• STORED DATA:
----------------------------------------
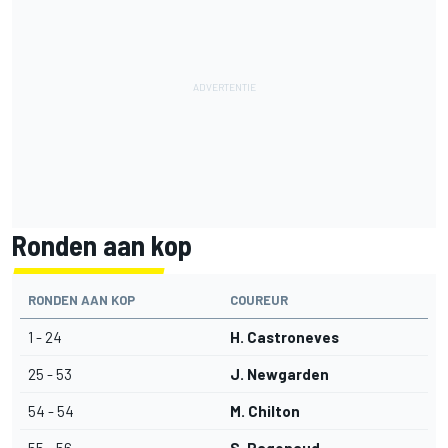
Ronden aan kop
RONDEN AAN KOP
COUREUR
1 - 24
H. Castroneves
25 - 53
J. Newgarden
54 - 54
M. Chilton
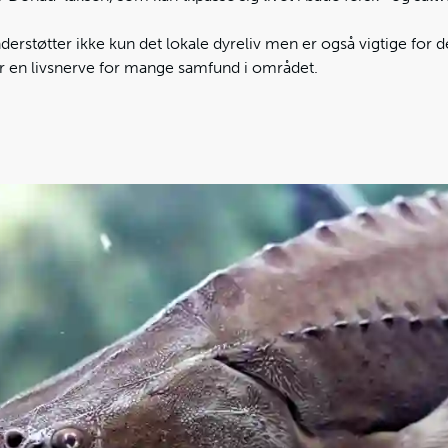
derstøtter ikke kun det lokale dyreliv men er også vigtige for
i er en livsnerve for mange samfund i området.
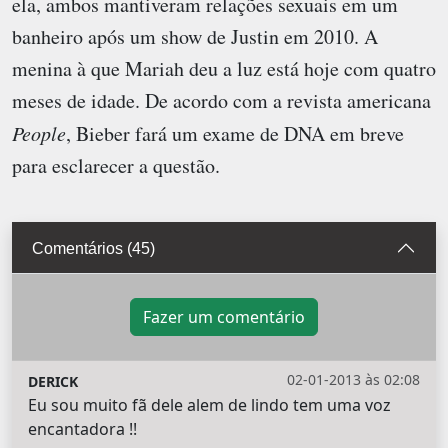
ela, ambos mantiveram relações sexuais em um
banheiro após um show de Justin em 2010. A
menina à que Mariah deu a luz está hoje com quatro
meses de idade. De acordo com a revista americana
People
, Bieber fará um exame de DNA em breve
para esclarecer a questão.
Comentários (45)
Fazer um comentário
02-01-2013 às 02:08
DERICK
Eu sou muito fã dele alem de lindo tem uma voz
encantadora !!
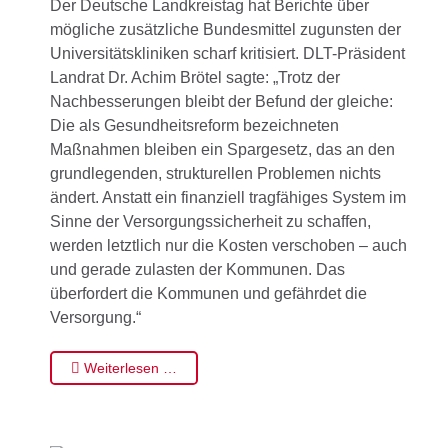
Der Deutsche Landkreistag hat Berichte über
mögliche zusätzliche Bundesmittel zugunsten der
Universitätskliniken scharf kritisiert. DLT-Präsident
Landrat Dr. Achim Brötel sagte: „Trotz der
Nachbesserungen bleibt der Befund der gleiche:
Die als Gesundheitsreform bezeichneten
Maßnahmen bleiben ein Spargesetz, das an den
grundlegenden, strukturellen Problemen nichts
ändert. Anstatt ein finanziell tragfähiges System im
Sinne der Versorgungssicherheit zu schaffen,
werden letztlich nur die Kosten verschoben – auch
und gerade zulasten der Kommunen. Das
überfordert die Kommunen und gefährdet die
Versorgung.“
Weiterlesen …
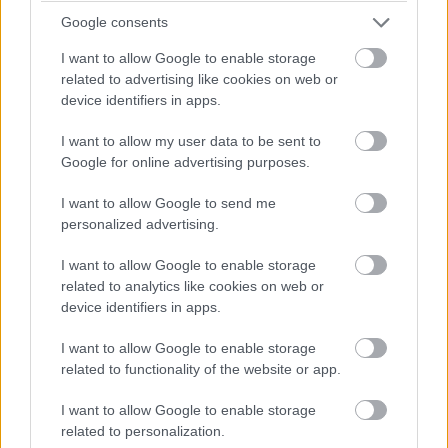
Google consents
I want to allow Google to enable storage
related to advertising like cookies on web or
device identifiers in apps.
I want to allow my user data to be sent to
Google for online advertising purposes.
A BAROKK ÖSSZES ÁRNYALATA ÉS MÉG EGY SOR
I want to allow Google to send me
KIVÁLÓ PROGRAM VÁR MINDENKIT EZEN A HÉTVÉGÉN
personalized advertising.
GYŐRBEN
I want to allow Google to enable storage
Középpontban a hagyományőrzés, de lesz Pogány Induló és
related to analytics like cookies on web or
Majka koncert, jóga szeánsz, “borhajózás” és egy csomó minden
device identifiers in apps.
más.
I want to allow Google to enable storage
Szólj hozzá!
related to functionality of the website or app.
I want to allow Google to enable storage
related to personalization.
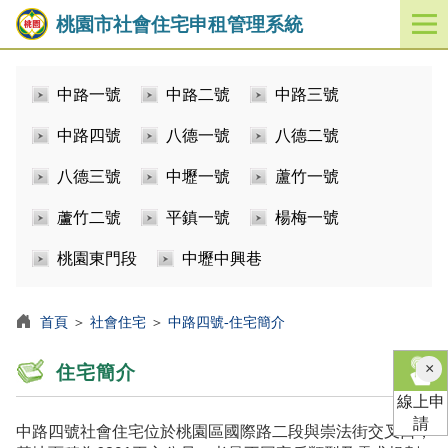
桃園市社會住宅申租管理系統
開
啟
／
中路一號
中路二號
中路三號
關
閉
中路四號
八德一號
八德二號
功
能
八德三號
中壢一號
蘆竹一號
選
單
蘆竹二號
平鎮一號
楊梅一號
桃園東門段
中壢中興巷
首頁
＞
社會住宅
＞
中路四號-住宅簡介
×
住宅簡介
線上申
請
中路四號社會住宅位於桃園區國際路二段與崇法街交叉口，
----------------------------------------
• WHAT TO WORK ON: Every entry must be written out exactly, with all pictures left out.

• REPLY:
Ronden aan kop
RONDEN AAN KOP
COUREUR
1 - 24
H. Castroneves
25 - 53
J. Newgarden
54 - 54
M. Chilton
derstøtter ikke kun det lokale dyreliv men er også vigtige for
i er en livsnerve for mange samfund i området.
ela, ambos mantiveram relações sexuais em um
banheiro após um show de Justin em 2010. A
menina à que Mariah deu a luz está hoje com quatro
meses de idade. De acordo com a revista americana
People
, Bieber fará um exame de DNA em breve
para esclarecer a questão.
Comentários (45)
Fazer um comentário
02-01-2013 às 02:08
DERICK
Eu sou muito fã dele alem de lindo tem uma voz
encantadora !!
Der Deutsche Landkreistag hat Berichte über
mögliche zusätzliche Bundesmittel zugunsten der
Universitätskliniken scharf kritisiert. DLT-Präsident
Landrat Dr. Achim Brötel sagte: „Trotz der
Nachbesserungen bleibt der Befund der gleiche:
Die als Gesundheitsreform bezeichneten
Maßnahmen bleiben ein Spargesetz, das an den
grundlegenden, strukturellen Problemen nichts
ändert. Anstatt ein finanziell tragfähiges System im
Sinne der Versorgungssicherheit zu schaffen,
werden letztlich nur die Kosten verschoben – auch
und gerade zulasten der Kommunen. Das
überfordert die Kommunen und gefährdet die
Versorgung.“
Weiterlesen …
Google consents
I want to allow Google to enable storage
related to advertising like cookies on web or
device identifiers in apps.
I want to allow my user data to be sent to
Google for online advertising purposes.
A BAROKK ÖSSZES ÁRNYALATA ÉS MÉG EGY SOR
I want to allow Google to send me
KIVÁLÓ PROGRAM VÁR MINDENKIT EZEN A HÉTVÉGÉN
personalized advertising.
GYŐRBEN
I want to allow Google to enable storage
Középpontban a hagyományőrzés, de lesz Pogány Induló és
related to analytics like cookies on web or
Majka koncert, jóga szeánsz, “borhajózás” és egy csomó minden
device identifiers in apps.
más.
I want to allow Google to enable storage
Szólj hozzá!
related to functionality of the website or app.
I want to allow Google to enable storage
related to personalization.
桃園市社會住宅申租管理系統
開
啟
／
中路一號
中路二號
中路三號
關
閉
中路四號
八德一號
八德二號
功
能
八德三號
中壢一號
蘆竹一號
選
單
蘆竹二號
平鎮一號
楊梅一號
桃園東門段
中壢中興巷
首頁
＞
社會住宅
＞
中路四號-住宅簡介
×
住宅簡介
線上申
請
中路四號社會住宅位於桃園區國際路二段與崇法街交叉口，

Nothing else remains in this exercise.